Task goal - Look through the entries for the string "hospitalier" and copy every line where it shows up.

──────── Material shown

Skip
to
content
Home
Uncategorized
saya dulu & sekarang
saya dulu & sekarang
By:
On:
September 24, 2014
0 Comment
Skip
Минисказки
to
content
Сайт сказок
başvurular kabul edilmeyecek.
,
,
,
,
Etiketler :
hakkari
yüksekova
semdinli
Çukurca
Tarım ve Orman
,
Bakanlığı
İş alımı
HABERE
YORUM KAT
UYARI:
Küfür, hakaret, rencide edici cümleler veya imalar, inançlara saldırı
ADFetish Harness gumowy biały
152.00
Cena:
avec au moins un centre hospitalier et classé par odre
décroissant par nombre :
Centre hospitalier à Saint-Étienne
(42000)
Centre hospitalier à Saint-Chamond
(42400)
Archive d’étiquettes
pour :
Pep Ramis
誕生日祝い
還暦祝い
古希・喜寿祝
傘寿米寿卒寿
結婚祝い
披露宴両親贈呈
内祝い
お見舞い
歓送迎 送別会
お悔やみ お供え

────────────────

Solution for this problem -
avec au moins un centre hospitalier et classé par odre
Centre hospitalier à Saint-Étienne
Centre hospitalier à Saint-Chamond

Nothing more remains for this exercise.